Desemprego Mato Grosso 2025 apresentou uma taxa de 2,8% no segundo trimestre do ano, abrangendo os meses de abril a junho, segundo dados divulgados pelo Instituto Brasileiro de Geografia e Estatística (IBGE) através da Pesquisa Nacional por Amostra de Domicílios (PNAD) Contínua Trimestral. Este resultado coloca o estado em destaque nacional, ocupando a terceira posição no ranking dos menores índices de desocupação, superado apenas por Santa Catarina (2,2%) e Rondônia (2,3%).
O levantamento do IBGE revela que, entre abril e junho de 2025, Mato Grosso contabilizou 58 mil pessoas desempregadas. Ao comparar com o mesmo período do ano anterior, observa-se uma diminuição de 10 mil pessoas nessa condição, representando uma queda de 14,8%. A taxa atual é também a mais baixa registrada no estado em comparação com o segundo trimestre dos últimos três anos.
Em Cuiabá, a capital do estado, a taxa de desemprego também apresentou uma diminuição significativa. A estimativa para o período de abril a junho de 2025 é de 3,6%, em comparação com os 4,9% registrados no mesmo trimestre de 2024.
O IBGE define como desocupadas as pessoas que não possuem emprego, mas que estão ativamente buscando uma oportunidade no mercado de trabalho. Este critério segue padrões internacionais, garantindo a comparabilidade dos dados.

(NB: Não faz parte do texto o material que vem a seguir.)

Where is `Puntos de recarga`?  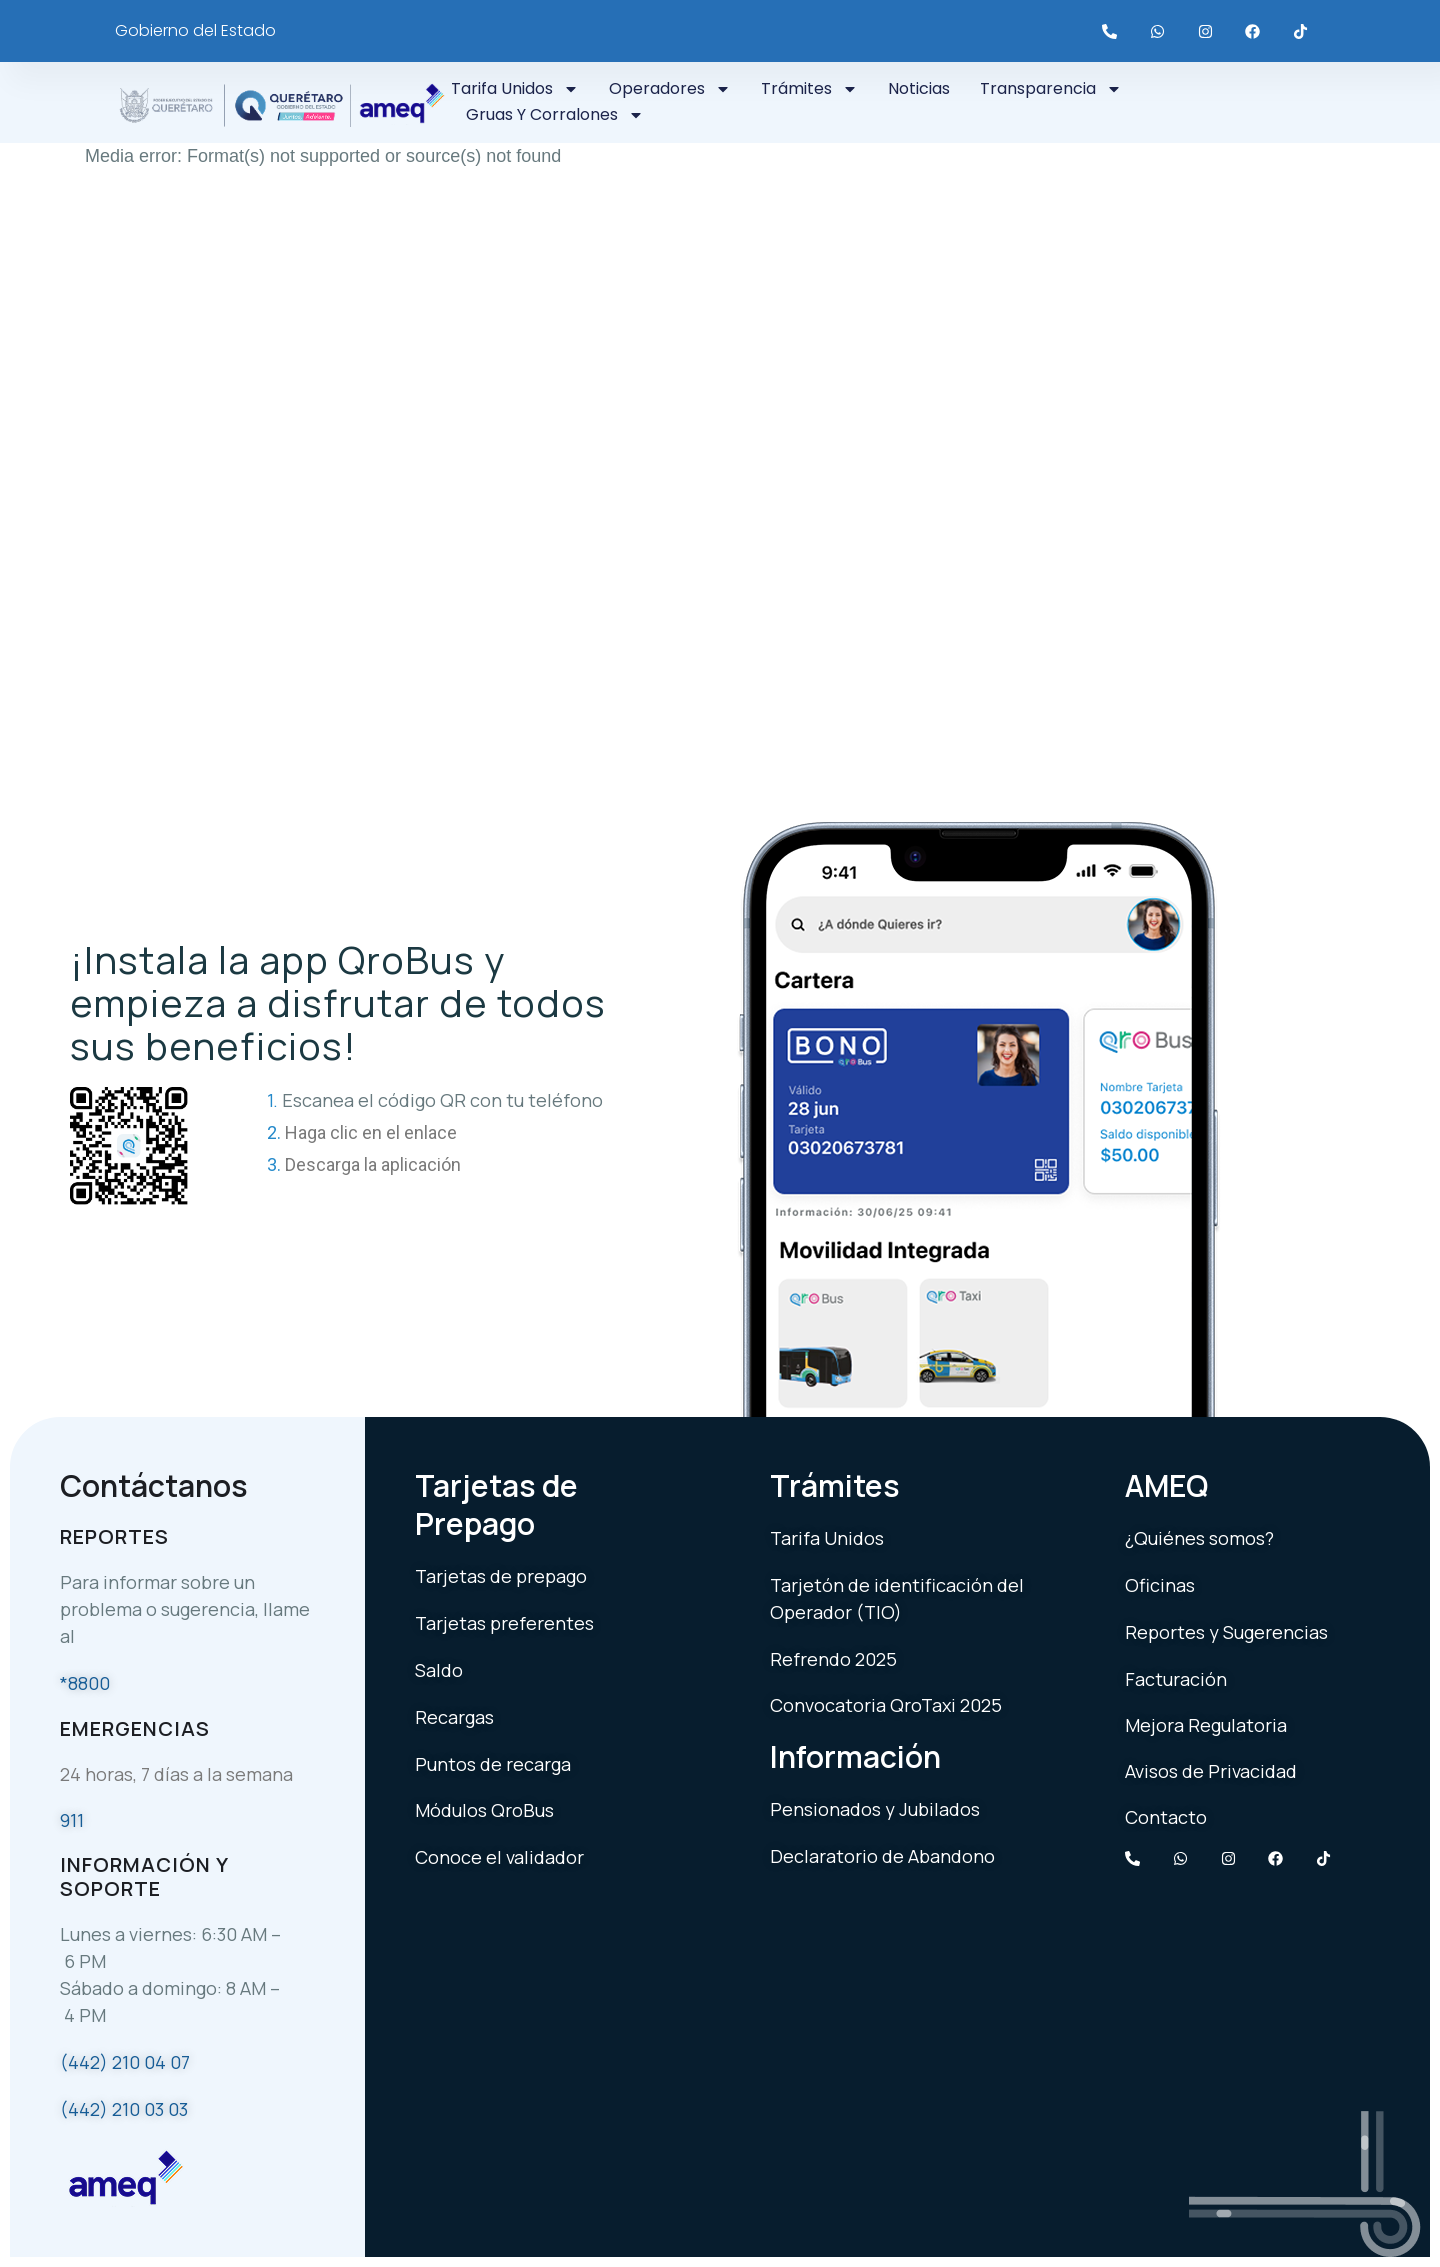 Puntos de recarga is located at coordinates (493, 1764).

A pesquisa também aponta que a população empregada em Mato Grosso no segundo trimestre de 2025 foi estimada em 2 milhões de pessoas, mantendo-se estável em relação ao mesmo período do ano anterior, sem variações estatisticamente significativas.

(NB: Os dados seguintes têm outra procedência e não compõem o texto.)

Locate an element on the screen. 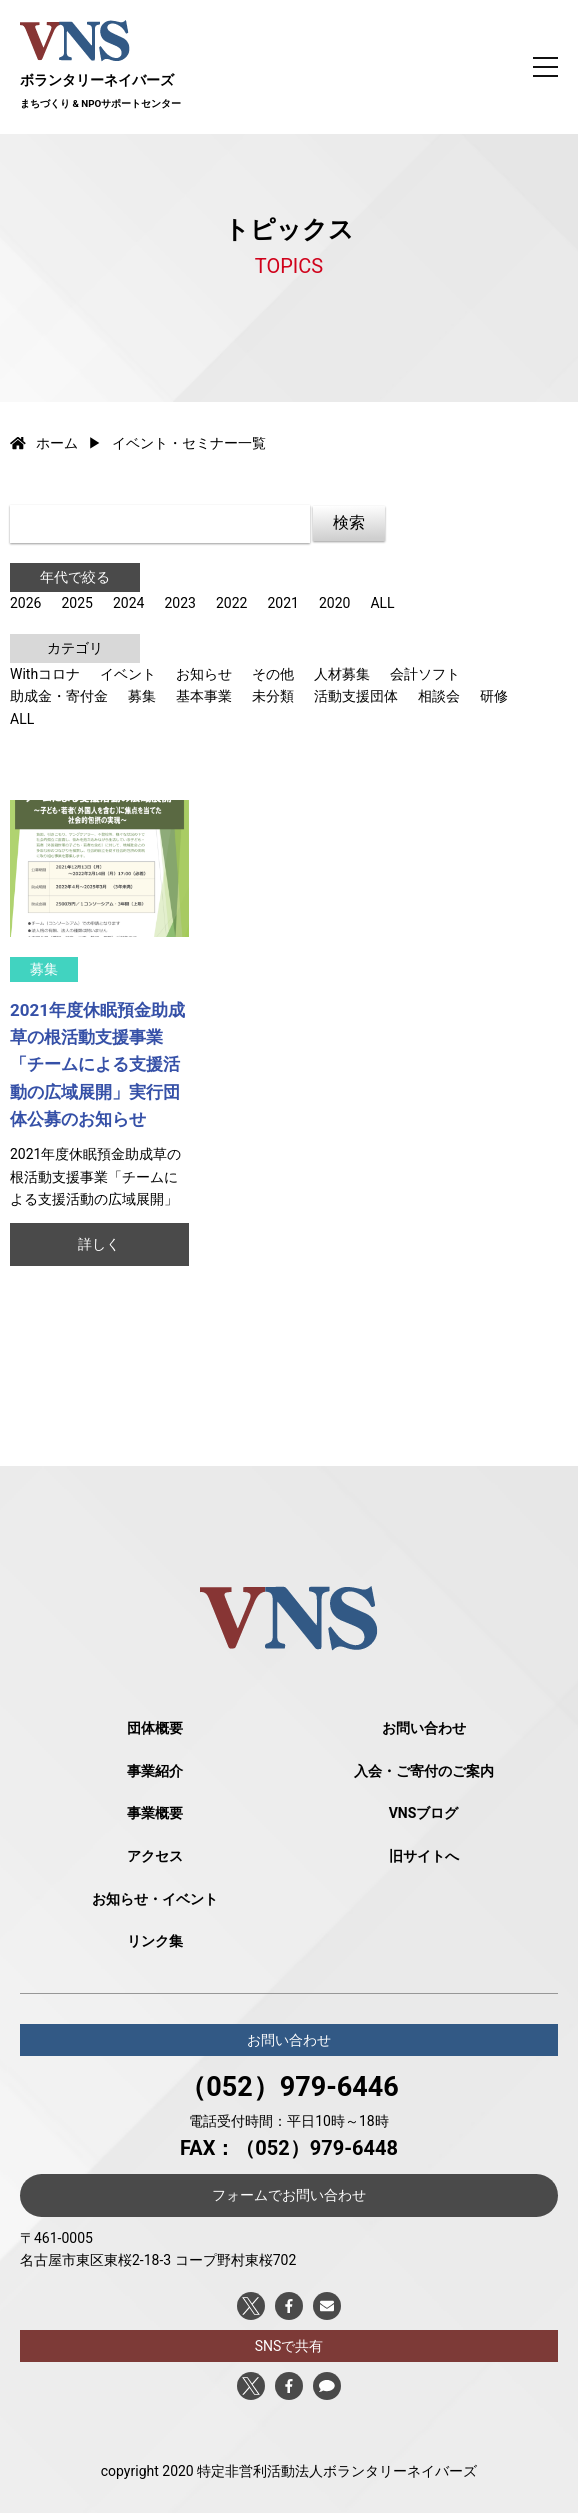  2022 is located at coordinates (231, 603).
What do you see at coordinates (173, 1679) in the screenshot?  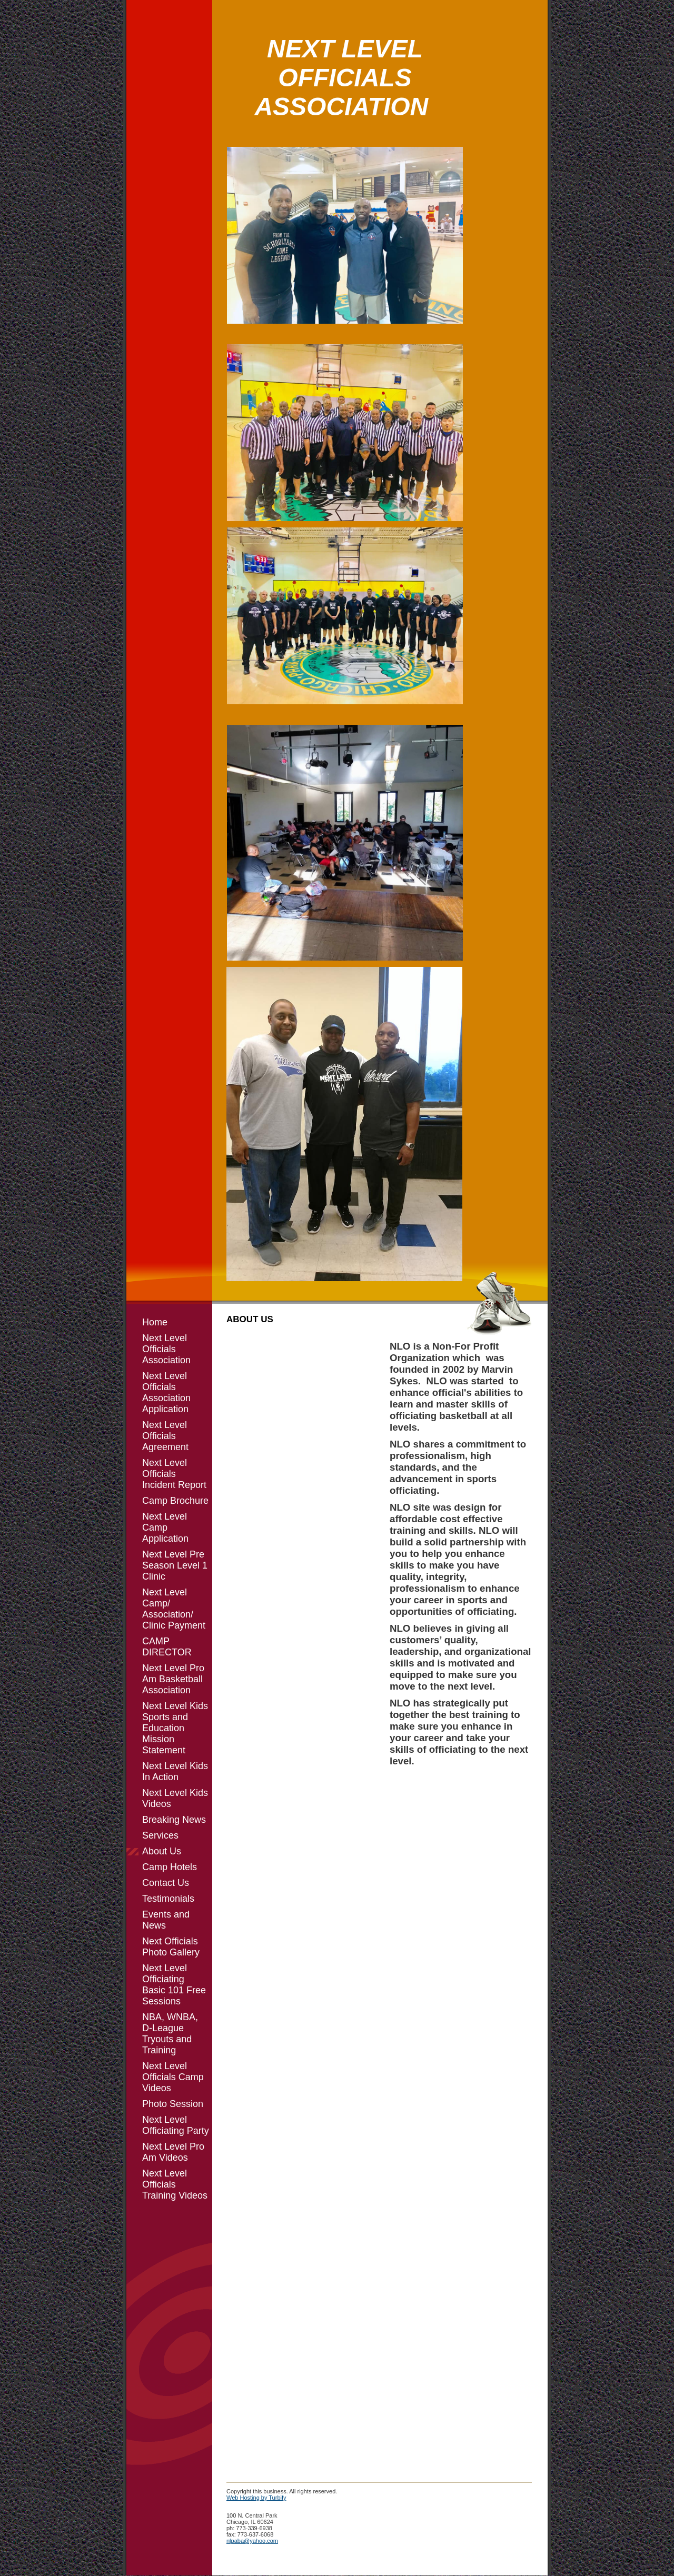 I see `Next Level Pro Am Basketball Association` at bounding box center [173, 1679].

Entretanto, nem todos os indicadores foram positivos. Os dados revelaram um aumento na taxa de informalidade no estado durante o segundo trimestre de 2025, alcançando 35,5%. Este valor representa um aumento de 1,8 pontos percentuais em relação ao mesmo período de 2024, sinalizando um desafio para a formalização do mercado de trabalho local.

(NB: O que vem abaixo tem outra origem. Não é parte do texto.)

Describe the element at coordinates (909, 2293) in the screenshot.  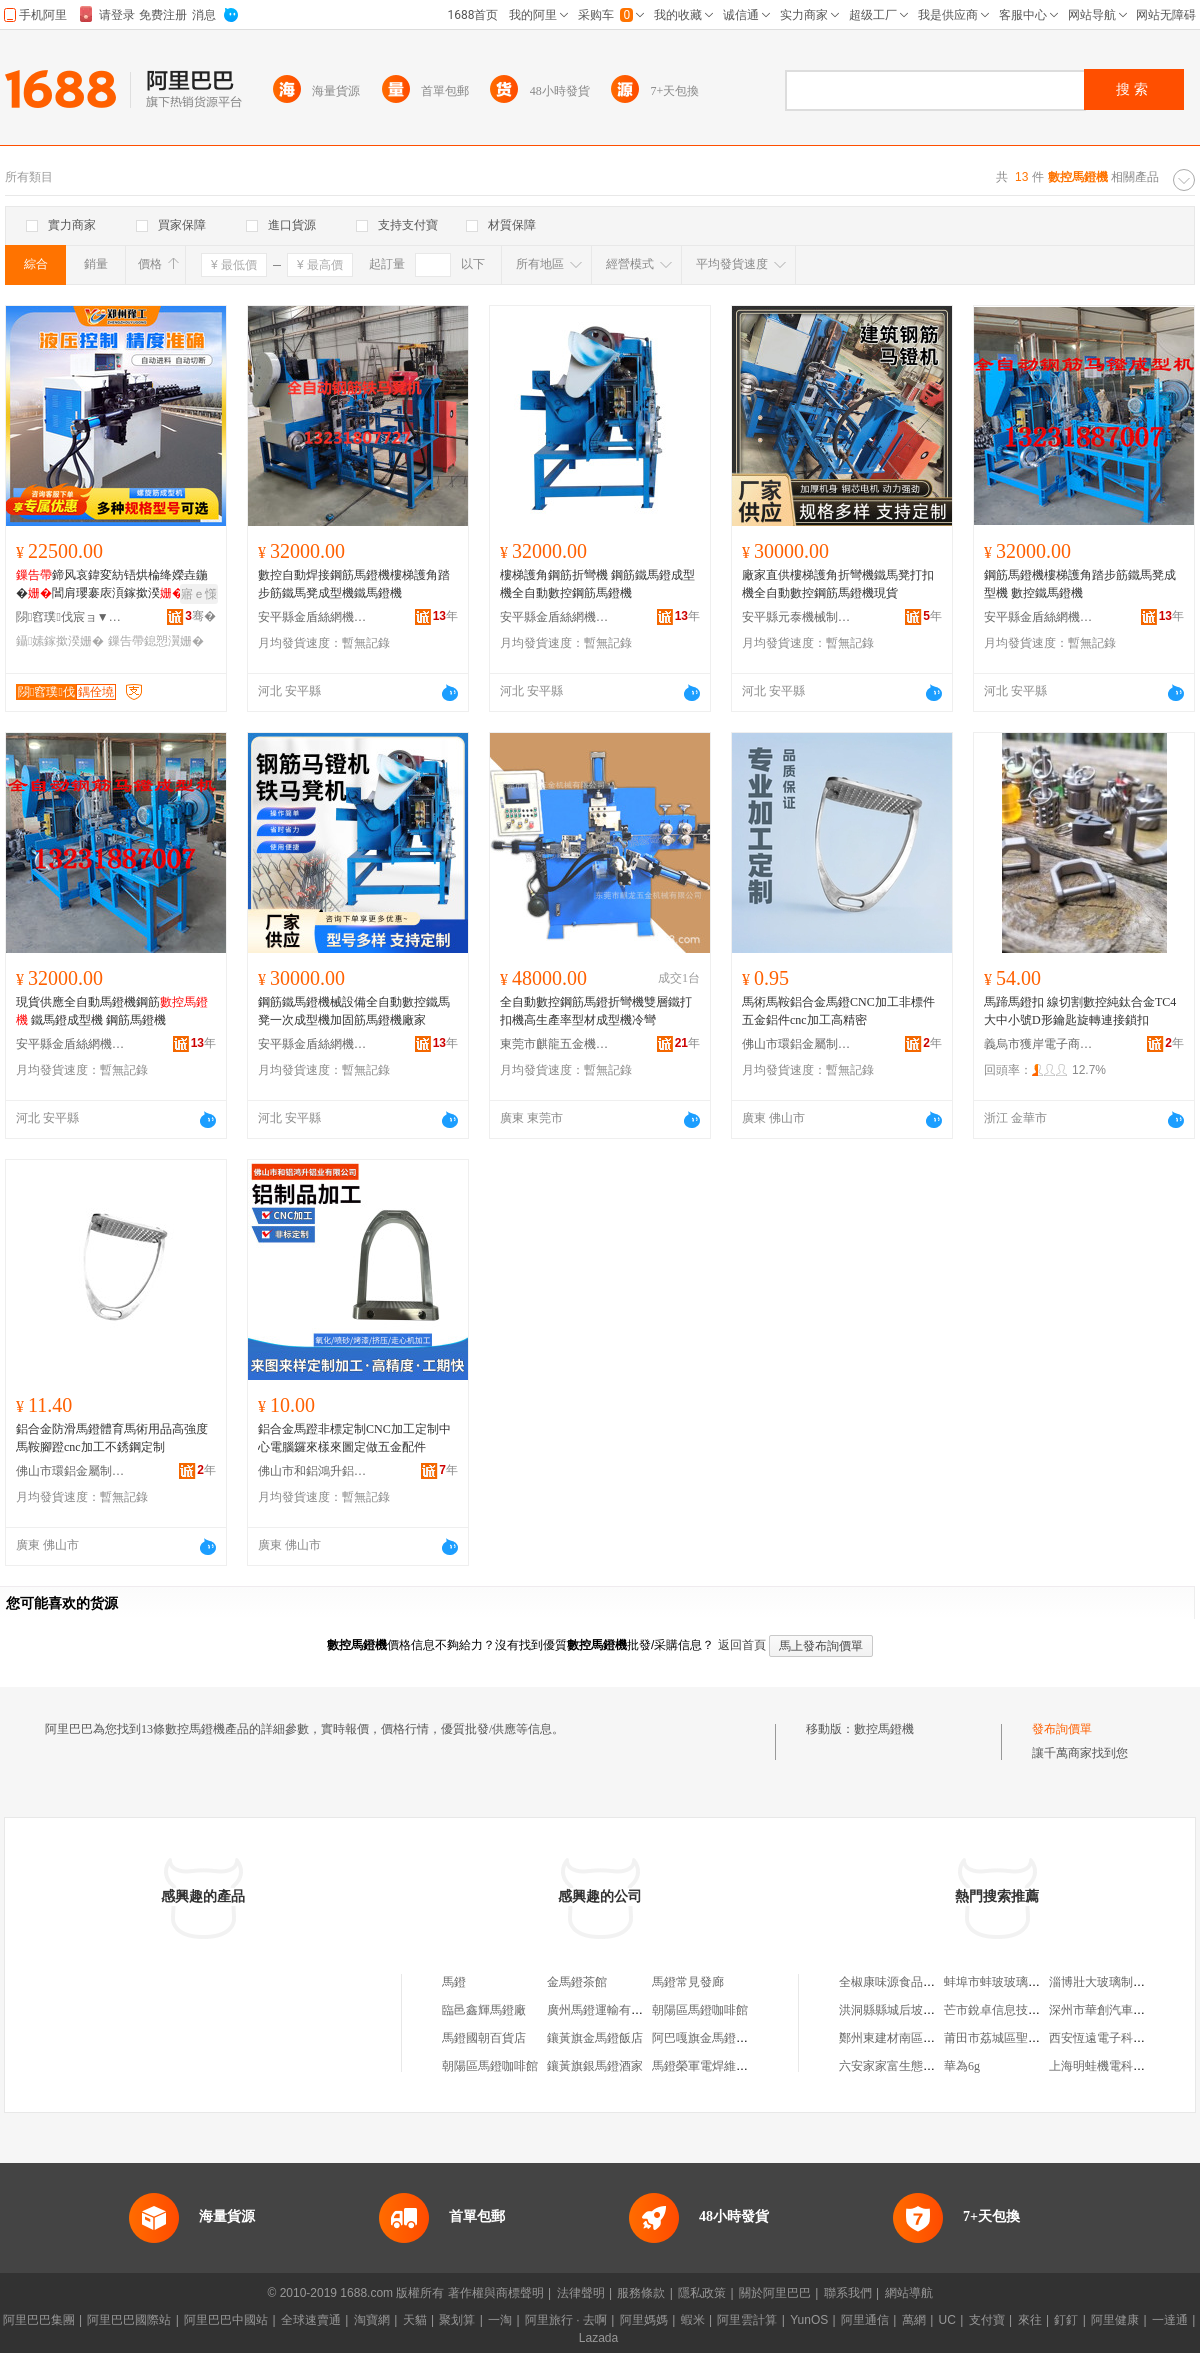 I see `網站導航` at that location.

Desemprego em Queda em Diversos Estados Brasileiros
Em âmbito nacional, a taxa de desemprego no Brasil atingiu 5,8% no segundo trimestre de 2025, representando uma queda em relação ao primeiro trimestre, quando o índice era de 7%. Este é o menor patamar registrado para o período desde 2012, quando o IBGE iniciou o cálculo do indicador. A taxa de desemprego caiu em 18 estados brasileiros, refletindo uma tendência de recuperação do mercado de trabalho em diversas regiões do país.
Os estados que registraram queda na taxa de desemprego foram: Santa Catarina (SC), Goiás (GO), Espírito Santo (ES), Rio Grande do Sul (RS), Mato Grosso do Sul (MS), São Paulo (SP), Rio de Janeiro (RJ), Ceará (CE), Maranhão (MA), Alagoas (AL), Amapá (AP), Piauí (PI), Paraíba (PB), Minas Gerais (MG), Pará (PA), Bahia (BA), Amazonas (AM) e Rio Grande do Norte (RN).
As maiores taxas de desemprego foram observadas em Pernambuco (10,4%), Bahia (9,1%) e Distrito Federal (8,7%), indicando disparidades regionais no mercado de trabalho brasileiro.
“O primeiro trimestre mostrou que o mercado conseguia absorver grande parte da mão de obra temporária. Agora, os dados do segundo trimestre confirmam que o mercado continua resistente a pioras, indicando um cenário positivo”, avalia William Araújo, pesquisador do IBGE. Segundo ele, essa resiliência explica o aumento do emprego formal e a redução da informalidade no país como um todo. Apesar dos avanços, o estudo também destaca que jovens negras ainda são desproporcionalmente afetadas pelo desemprego no Brasil. A análise detalhada dos dados revela nuances importantes sobre as dinâmicas do mercado de trabalho e os desafios a serem superados para garantir oportunidades iguais para todos. O cenário do Desemprego Mato Grosso 2025, portanto, merece atenção contínua.